The ‘zippo’ sliding scale test came up in Zippo Mfg. Co. v. Zippo Dot Com, Inc., 952 F.Supp.
1119 (W.D.Pa.1997) wherein the court then noted “a three pronged test has emerged for
determining whether the exercise of specific personal jurisdiction over a non-resident
defendant is appropriate : (1) the defendant must have sufficient “minimum contacts” with the
forum state, (2) the claim asserted against the defendant must arise out of those contacts, and
(3) the exercise of jurisdiction must be reasonable.”
The court in Zippo classified websites as (i) passive, (ii) interactive and (iii) integral to the
defendant's business. On facts it was found that the Defendant's website was an interactive one.
Accordingly, it was held that the court had jurisdiction to try the suit.
People Solutions v. People Solutions 2000 WL 1030619 (N.D. Tex., 2000), the court refused
to assert jurisdiction since the Plaintiff failed to show that Defendant had sold its products or
contracted for services with any person in the forum state through the website.
The effect test
The difficulty experienced with the application of the Zippo sliding scale test, has paved way
for the application of the ‘effects’ test. in which the forum court will exercise jurisdiction if it
is shown that effects of the Defendant's website are felt in the forum state.
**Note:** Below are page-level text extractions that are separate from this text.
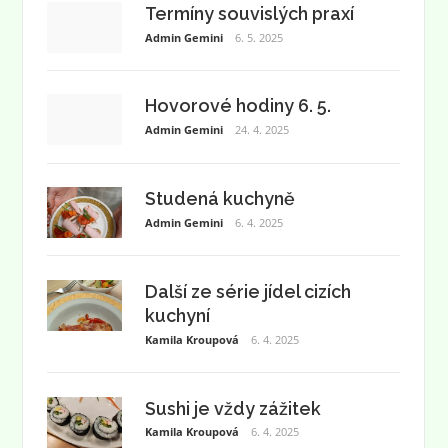
Termíny souvislých praxí
Admin Gemini
6. 5. 2025
Hovorové hodiny 6. 5.
Admin Gemini
24. 4. 2025
Studená kuchyně
Admin Gemini
6. 4. 2025
Další ze série jídel cizích
kuchyní
Kamila Kroupová
6. 4. 2025
Sushi je vždy zážitek
Kamila Kroupová
6. 4. 2025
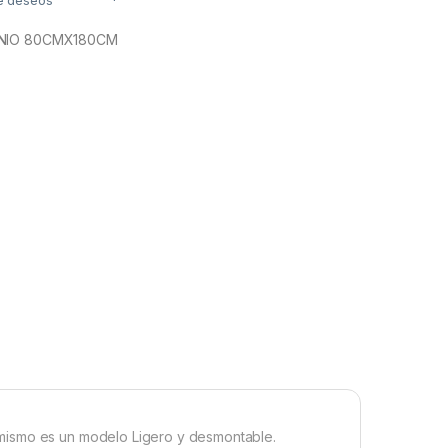
de deseos
INIO 80CMX180CM
mismo es un modelo Ligero y desmontable.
In other words, it
must have resulted in some harm or injury to the Plaintiff within the territory of the forum state.
Since some effect of a website is bound to be felt in several jurisdictions given the nature of
the internet, courts have adopted a ‘tighter’ version of the ‘effects’ test, which is intentional
targeting- “something more than effects, but less than physical presence.”
The “effects” test was first evolved in Calder v. Jones, 465 U.S. 783 (1984). The case involved
a woman named Jones who lived in California. She sued the National Enquirer for publishing
a false and harmful article about her. Even though the Enquirer and the people who wrote the
article were based in Florida, the article was published in California and hurt her reputation
there.
On facts it was held that the author and editor “expressly aimed” their tortuous actions at
California and that “they knew” that the article would have a devastating impact on the
respondent and that they should have reasonably anticipated that the brunt of that injury would
be reasonably felt by the defendant in the State in which she lived and worked.
for the purposes of Section 20 (c) CPC, in order to show that some part of the cause of action
has arisen in the forum state by the use of the internet by the Defendant, the Plaintiff will have
to show prima facie that the said website, whether euphemistically termed as “passive plus” or
“interactive” was specifically targeted at viewers in the forum state for commercial
transactions. The Plaintiff would have to plead this and produce material to prima facie show
that some commercial transaction using the website was entered into by the Defendant with a
user of its website within the forum state and that the specific targeting of the forum state by
the Defendant resulted in an injury or harm to the Plaintiff within the forum state. A mere
hosting of a website which can be accessible from anyone from within the jurisdiction of the
court is not sufficient for this purpose. Also, a mere posting of an advertisement by the
Defendant depicting its mark on a passive website which does not enable the Defendant to
enter into any commercial transaction with the viewer in the forum state cannot satisfy the
requirement of giving rise to a cause of action in the forum state. Even an interactive website,
which is not shown to be specifically targeted at viewers in the forum state for commercial
transactions, will not result in the court of the forum state having jurisdiction.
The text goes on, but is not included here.